While the Pacific Northwest was baking from the drought, the hops plants had reached a crucial time in their life cycles, when the bines are climbing the trellis and storing the energy that will become the hop cones, or flowers, used in brewing. Deprived of water, the cone size would end up being smaller, so there’s less resinous lupulin, which flavors beer, and a lower alpha acid rating. A second weather event just a few weeks ago—a sustained windstorm that blew a number of cones off the bines—added to harvest woes, says Hornung.
How hard the crops were hit also depends on the variety. Fragile, early flowering types, like Centennial, were “devastated” by the drought, says Hornung, but hardier breeds like Cascade fared much better. The result is that many hops brewers may be forced to shift what varieties they use to brew their beer. With craft brewing surging, current supply simply can’t meet the demand—and that’s a trend that extends well beyond the American west. Germany also had a modestly low harvest this year, so brewers might have a tough time picking up extra hops elsewhere.
So what does this year’s harvest mean for the average beer drinker? You probably won’t see higher prices at your local pub or liquor store in the upcoming year. Watson points out that “even the most aggressively hopped beers only use five or so pounds per barrel. That’s a couple of cents per pint.” Plus, hops yards and even some brewers keep some supply on hand from past harvests, and brewers often contract prices for hops two to three years out. But anyone buying on the open, or spot, market may pay dearly for hops this fall.
Long-term, the future of hops is wide open, but it comes with a cost. In a recent blog post, Watson wrote that projections indicate that craft brew growth will require an extra 12,000 acres of hop production by 2020. In the Pacific Northwest, “Those acres exist,” says Hornung, but not as open land. “Farmers would be converting corn or beans or orchards to hop production.” And that will only happen if prices rise high enough to support the substantial investment needed to convert acreage.
It’s possible that other regions, like Michigan, with some 800 total acres of hops production, could grow as well, says Watson. But because hops growing is capital-intensive, neither Michigan nor Colorado, with some 100 to 150 acres under production now, has the infrastructure in place—at least not yet. “It’ll be years down the road,” Watson says.

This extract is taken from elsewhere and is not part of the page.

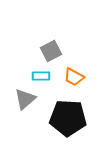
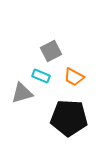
cyan rectangle: rotated 24 degrees clockwise
gray triangle: moved 3 px left, 6 px up; rotated 25 degrees clockwise
black pentagon: moved 1 px right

The immediate concern with brewers nationwide is this continuing weather pattern. The 2015–16 El Niño is expected to be one of the strongest ever on record, and typically makes for warm, dry winters in the Pacific Northwest. National Weather Service projections call for a 60 percent chance of higher winter temperatures for central Washington, and up to a 40 percent chance of lower precipitation there and in the Cascades, whose snowpack supplies much of the Yakima Valley’s water. If snowfall is poor and the area endures another hot, dry summer, then it’s anyone’s guess what will happen with hops—and our beloved beers—in the coming years.